──────── Working data

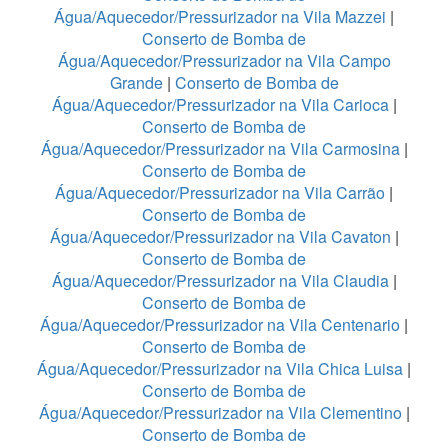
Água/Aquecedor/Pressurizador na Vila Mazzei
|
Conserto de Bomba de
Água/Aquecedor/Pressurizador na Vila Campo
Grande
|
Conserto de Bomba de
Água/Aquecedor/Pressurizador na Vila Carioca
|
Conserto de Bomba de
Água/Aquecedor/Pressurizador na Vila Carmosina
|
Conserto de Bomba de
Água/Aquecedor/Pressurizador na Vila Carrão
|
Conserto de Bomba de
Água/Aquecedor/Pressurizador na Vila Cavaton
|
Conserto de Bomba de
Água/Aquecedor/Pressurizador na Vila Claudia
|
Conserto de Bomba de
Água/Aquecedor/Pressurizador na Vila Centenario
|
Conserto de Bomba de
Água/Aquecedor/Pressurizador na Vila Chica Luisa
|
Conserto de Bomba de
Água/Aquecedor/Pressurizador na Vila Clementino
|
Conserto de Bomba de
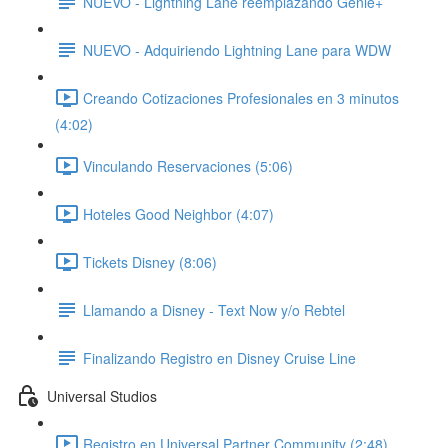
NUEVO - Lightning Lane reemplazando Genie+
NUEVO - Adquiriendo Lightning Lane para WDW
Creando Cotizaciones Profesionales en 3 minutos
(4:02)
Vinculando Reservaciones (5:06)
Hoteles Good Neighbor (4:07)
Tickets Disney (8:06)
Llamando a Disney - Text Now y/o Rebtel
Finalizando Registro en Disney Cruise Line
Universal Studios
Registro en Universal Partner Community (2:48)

────────────────
──────── Working data

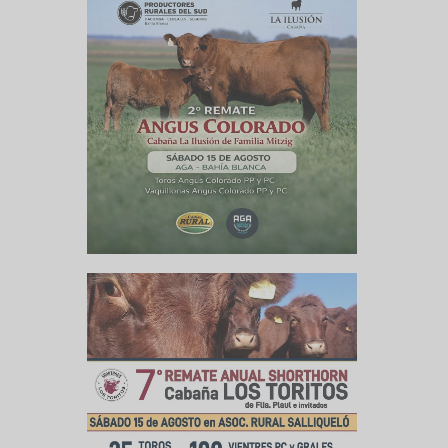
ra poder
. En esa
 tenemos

────────────────
──────── Working data

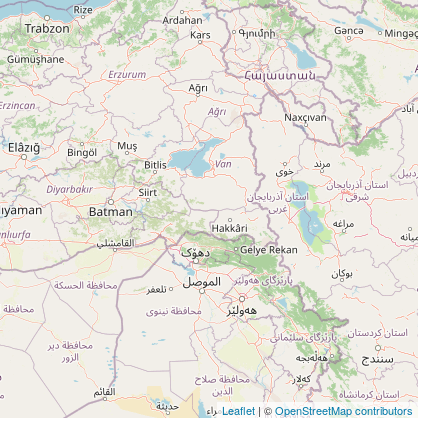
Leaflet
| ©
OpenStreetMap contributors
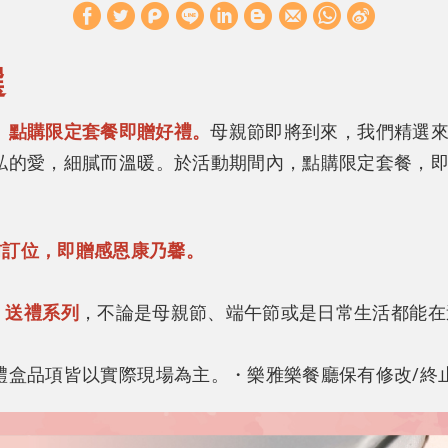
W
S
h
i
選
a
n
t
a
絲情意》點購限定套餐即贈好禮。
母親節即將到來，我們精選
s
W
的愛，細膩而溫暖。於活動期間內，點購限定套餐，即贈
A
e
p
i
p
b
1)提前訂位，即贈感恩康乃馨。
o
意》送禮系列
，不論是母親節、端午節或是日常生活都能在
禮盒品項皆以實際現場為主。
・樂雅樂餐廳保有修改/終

────────────────

▸ **Instructions to follow**: Copy out each line of the listing where the string "Universal" appears.

▸ **Answer box**:
Universal Studios
Registro en Universal Partner Community (2:48)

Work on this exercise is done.